Die Gäste tranken „blauen Mond“

Die Brühler Milchbar bauten Josef und Gertrud Eich 1955 im Garten ihres Hauses in der Mühlenstraße auf. Die Milchbar folgte ganz dem Trend der Zeit, sie orientierte sich wie andere ihrer Art im Nachkriegsdeutschland an amerikanischen Vorbildern.

Die Kühltheke der Marke Caracciola stand im Mittelpunkt des Gastraumes. Mit ihrer Hilfe wurden kühle Milchmixgetränke serviert, die je nach Rezeptur auch mit Speiseeis oder Likören verfeinert wurden. Zubereitungen wie „Weißer Traum“ oder „Blauer Mond“ gingen neben Flaschenbier über die Theke. In einem integrierten Kiosk wurden Zigaretten, Schokolade, Bier, Bonbons oder „Chewing Gum“ angeboten. Als der Boom in den 1960er-Jahren verebbte, wandelte sich das Familienunternehmen in eine Gaststätte mit gutbürgerlicher Küche und mehr oder weniger prominenten Gästen. Rennfahrer Graf Berghe von Trips soll hier häufiger zu Mittag eingekehrt sein. In den späteren 1960er-Jahren wurde die Gaststätte zum Treffpunkt für die Brühler Rockerbewegung.
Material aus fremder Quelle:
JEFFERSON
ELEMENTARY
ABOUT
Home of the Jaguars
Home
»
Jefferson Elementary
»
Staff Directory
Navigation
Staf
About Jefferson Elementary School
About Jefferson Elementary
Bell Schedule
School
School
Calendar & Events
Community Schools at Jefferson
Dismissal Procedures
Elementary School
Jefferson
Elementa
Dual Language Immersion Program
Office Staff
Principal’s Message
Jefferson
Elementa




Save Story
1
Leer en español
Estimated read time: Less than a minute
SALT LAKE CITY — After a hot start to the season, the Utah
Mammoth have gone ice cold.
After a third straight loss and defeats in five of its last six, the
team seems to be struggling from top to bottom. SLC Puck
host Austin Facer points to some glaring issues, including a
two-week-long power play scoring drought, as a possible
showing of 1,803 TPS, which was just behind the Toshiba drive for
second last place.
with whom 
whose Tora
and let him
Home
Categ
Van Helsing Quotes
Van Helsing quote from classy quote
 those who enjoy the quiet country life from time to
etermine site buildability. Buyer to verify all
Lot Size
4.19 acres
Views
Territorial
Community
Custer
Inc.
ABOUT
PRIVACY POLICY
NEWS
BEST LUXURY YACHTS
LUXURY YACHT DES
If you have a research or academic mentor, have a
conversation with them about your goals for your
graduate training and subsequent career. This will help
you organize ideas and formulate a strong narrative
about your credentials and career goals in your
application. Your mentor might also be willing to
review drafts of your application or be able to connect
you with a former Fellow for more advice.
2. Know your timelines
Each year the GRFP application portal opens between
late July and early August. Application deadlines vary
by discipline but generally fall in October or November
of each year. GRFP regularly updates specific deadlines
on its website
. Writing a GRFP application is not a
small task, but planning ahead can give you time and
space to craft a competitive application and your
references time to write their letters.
Mike Smith, der Enkel der Gründer, betrieb die Milchbar als Gaststätte mit Livemusik bis zu seinem Tod im Januar 2018. Im Freilichtmuseum Kommern erhält das Gebäude jetzt eine neue Heimat auf dem „Marktplatz Rheinland“.

Über die Straße gehoben

Wie aufwendig die Rettung der Milchbar als Zeitdokument aus dem Nachkriegsdeutschland ist, machte noch einmal der Abtransport in der Nacht deutlich. Wer klug war, sicherte sich noch vor der Absperrung einen Logenplatz in der italienischen Gastwirtschaft von Luigi Ottavio gegenüber. Von dort ließ sich der Aufbau zweier mächtiger Kräne, und dann das Duett der beiden Kranführer Hans-Peter Vosen und Karol Matuszak am besten beobachten. Sie hoben das Gebäude auf einem Stahlgerüst über die Fahrbahn der Carl-Schurz-Straße und der Schwerlasttransporter fuhr im Rückwärtsgang unter das schwebende Paket. Ein Vorgang, der sich über Stunden erstreckte. Wirklich spannend waren zwei Fragen: Bleibt die Milchbar beim Anheben vielleicht am Nachbargebäude hängen? Und: Gibt der Mann von der Dekra wirklich den Transport frei?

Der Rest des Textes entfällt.